One would be mistaken by thinking the name of a condition determines whether the biology has been fully established or not. For instance, Guillain–Barré syndrome, is still known as this, even though the biology is well known.
Fibromyalgia is a clearly recognised clinical syndrome for which the pathophysiology is gradually unravelling. Patients start out with normal pain perception, and move to a state of hightened pain perception along with a host of other changes. This may or may not respond to the usual treatment of aerobic exercise and cognitive based therapies, with so far, little good evidence for response to pharmacological agents ( though Naltrexone looks promising ).
Although the pathogenesis of fibromyalgia is not completely
understood, research shows biochemical, metabolic, and
immunoregulatory abnormalities. These substantiate the proposal that
fibromyalgia can no longer be considered a subjective pain condition. 

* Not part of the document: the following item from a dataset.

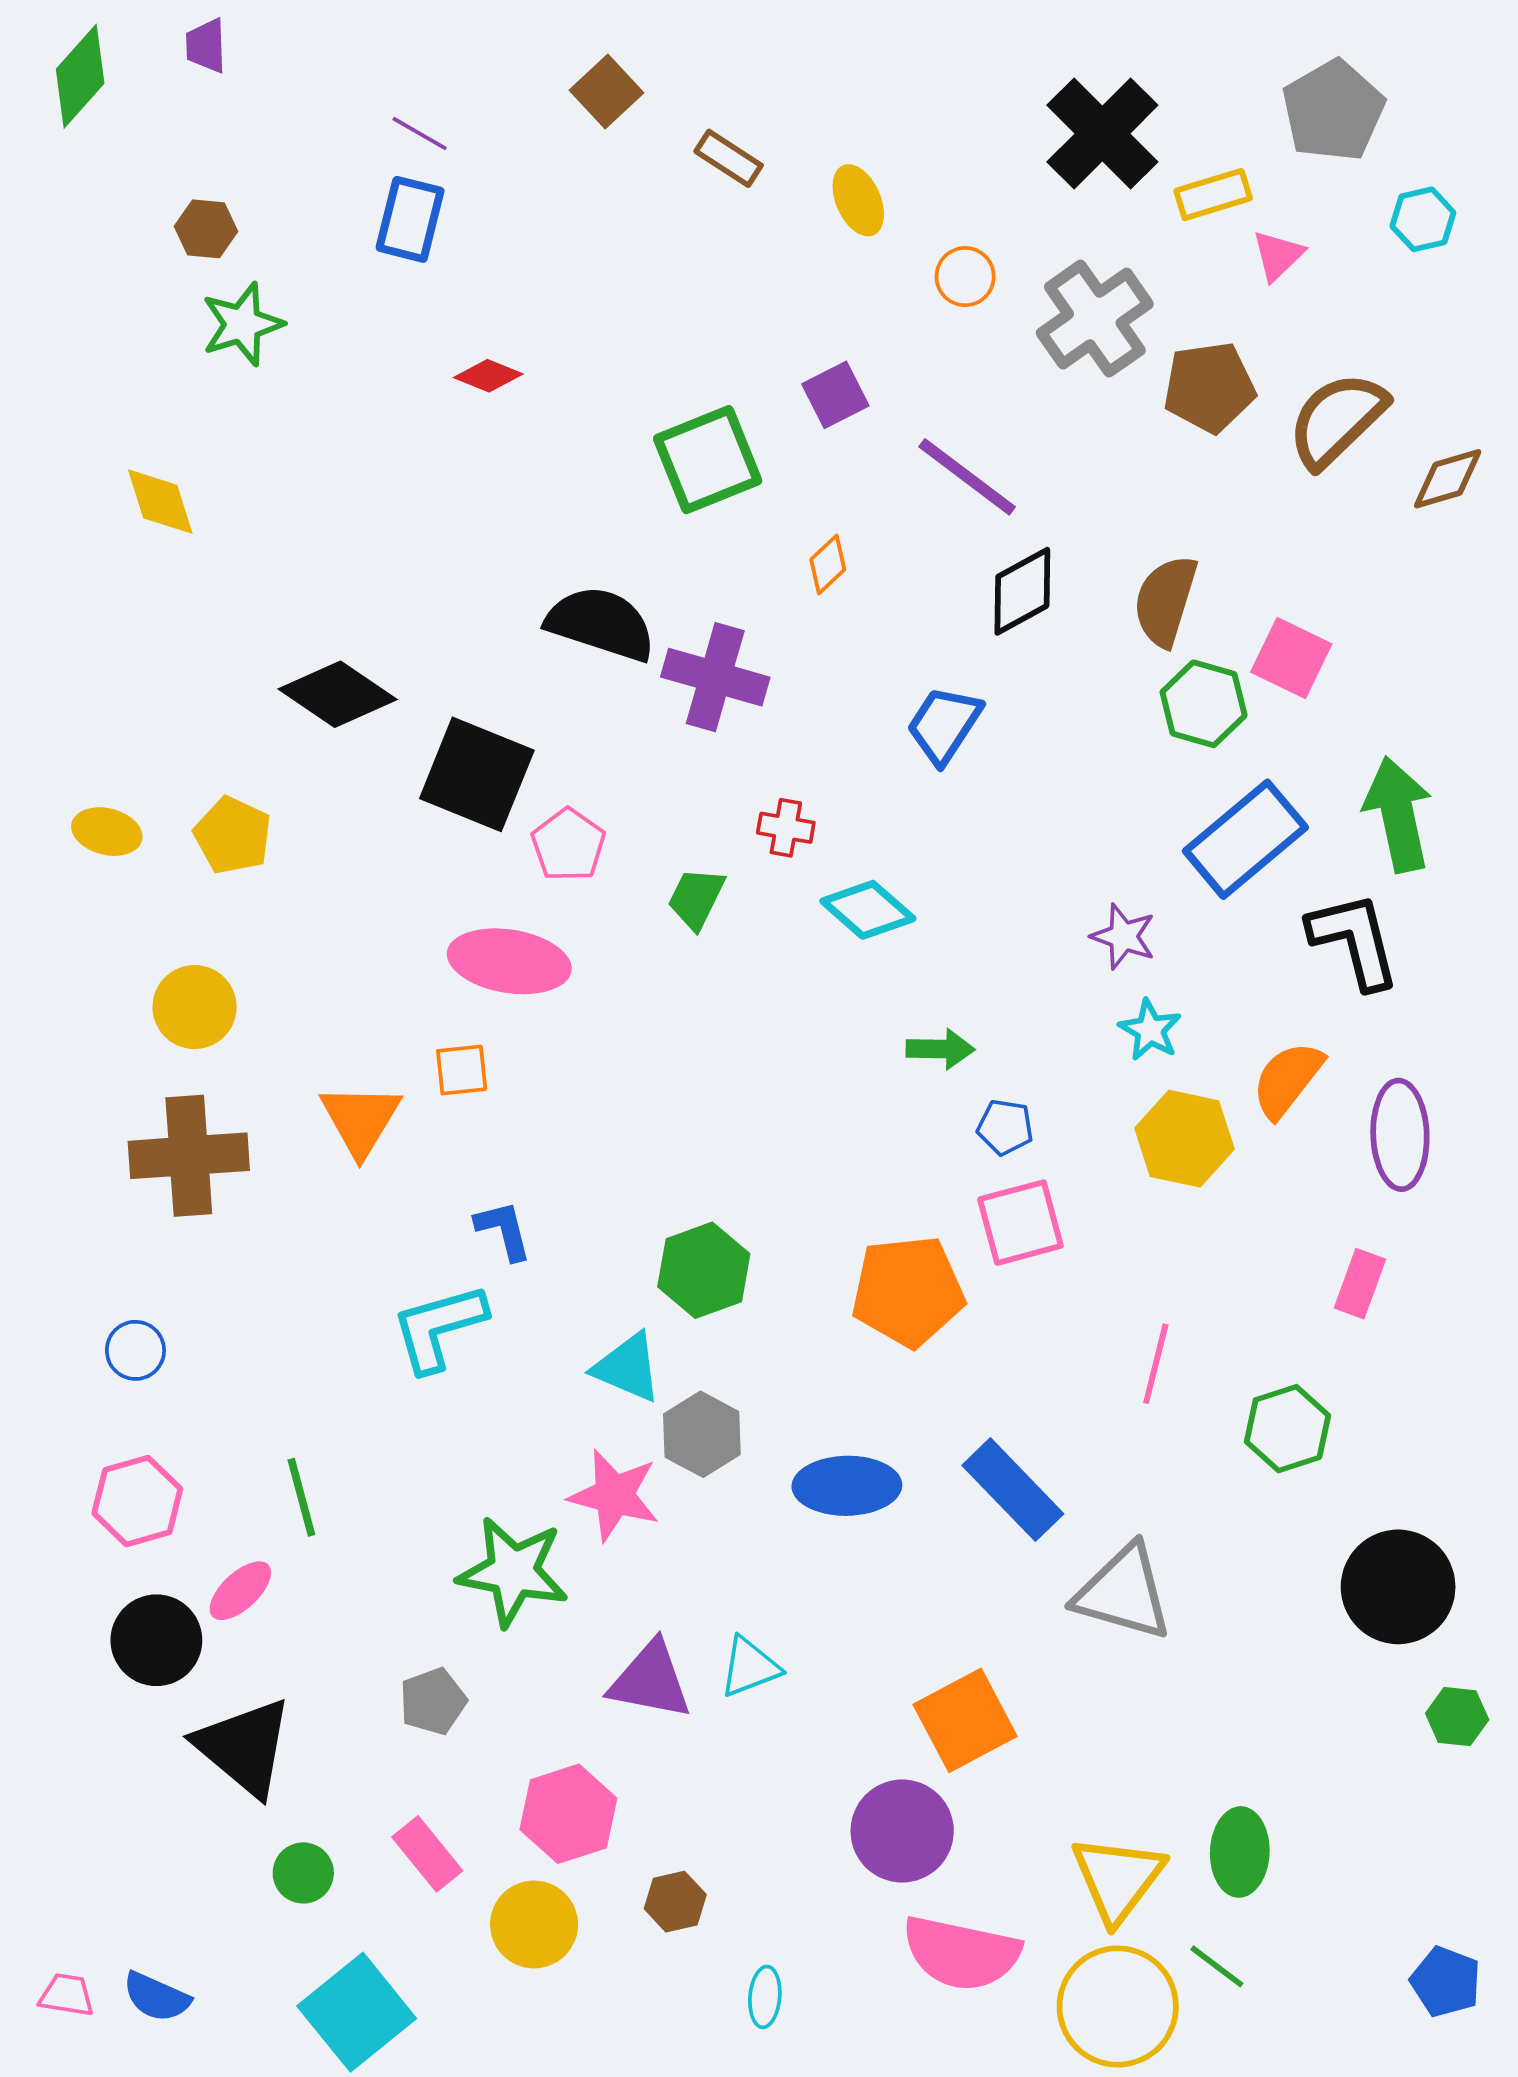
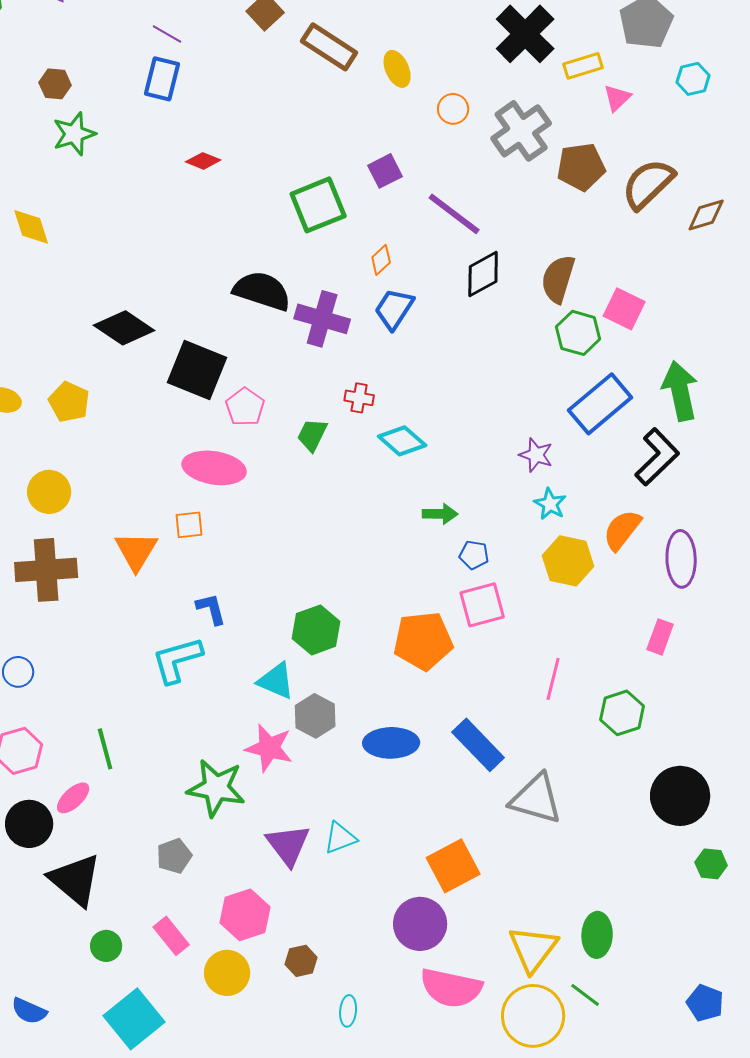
brown rectangle: (729, 158) -> (329, 47), size x1.6
blue trapezoid: (944, 725) -> (394, 309), moved
black L-shape: (1354, 940) -> (657, 457), turned 60
purple triangle: (650, 1680) -> (288, 845), turned 42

There are a number of biological changes that can be detected:
The important biologic elements here include proinflammatory
cytokines, the HPA axis, other neuroendocrine axes, and the autonomic
nervous system. Growth hormone abnormalities are also thought to
contribute to symptoms in fibromyalgia. 
There appears to be a genetic basis for fibromyalgia:
High-throughput genotyping is rapidly identifying a series of
single-nucleotide polymorphism (SNP) haplotypes that influence
neurotransmitter levels and receptor levels in the brain and thus
contribute to the various abnormalities in pain processing. Such
SNP haplotypes constitute vulnerability elements in the development of
fibromyalgia and other central sensitivity syndromes. 
A recent study using Resting-state functional-connectivity MRI is also interesting showing network disruption in CNS processing 
The study included 18 patients with fibromyalgia and 18 healthy
individuals matched for age. They evaluated resting (intrinsic)
connectivity in 3 brain networks: (1) the default mode network (DMN),
which is most active at rest and is deactivated during performance of
externally focused tasks; (2) the executive attention network (EAN),
involved with cognitive processing of memory and attention; and (3)
the medial visual network, which served as a control and is involved
in processing visual information.
Fibromyalgia patients had greater connectivity within the DMN and
right EAN and greater connectivity between the DMN and the insular
cortex, a region of the brain that processes evoked pain. In addition,
they found a direct link to ratings of self-reported spontaneous pain
at the time of the scan and the extent of both right EAN and DMN
connectivity to the insula.
According to the researchers, the findings "strongly implicate the
insular cortex as being a key node in the elevated intrinsic
connectivity in patients with fibromyalgia."
"The results of this study provide direct evidence of disrupted
intrinsic connectivity within multiple brain networks in patients with
fibromyalgia," Dr. Napadow and colleagues conclude. Their approach
"represents a novel step forward in finding the neural correlates of
spontaneous clinical pain," they add.
I think the difference between a disease and syndrome is often semantic, and doesn't contribute to management or understanding.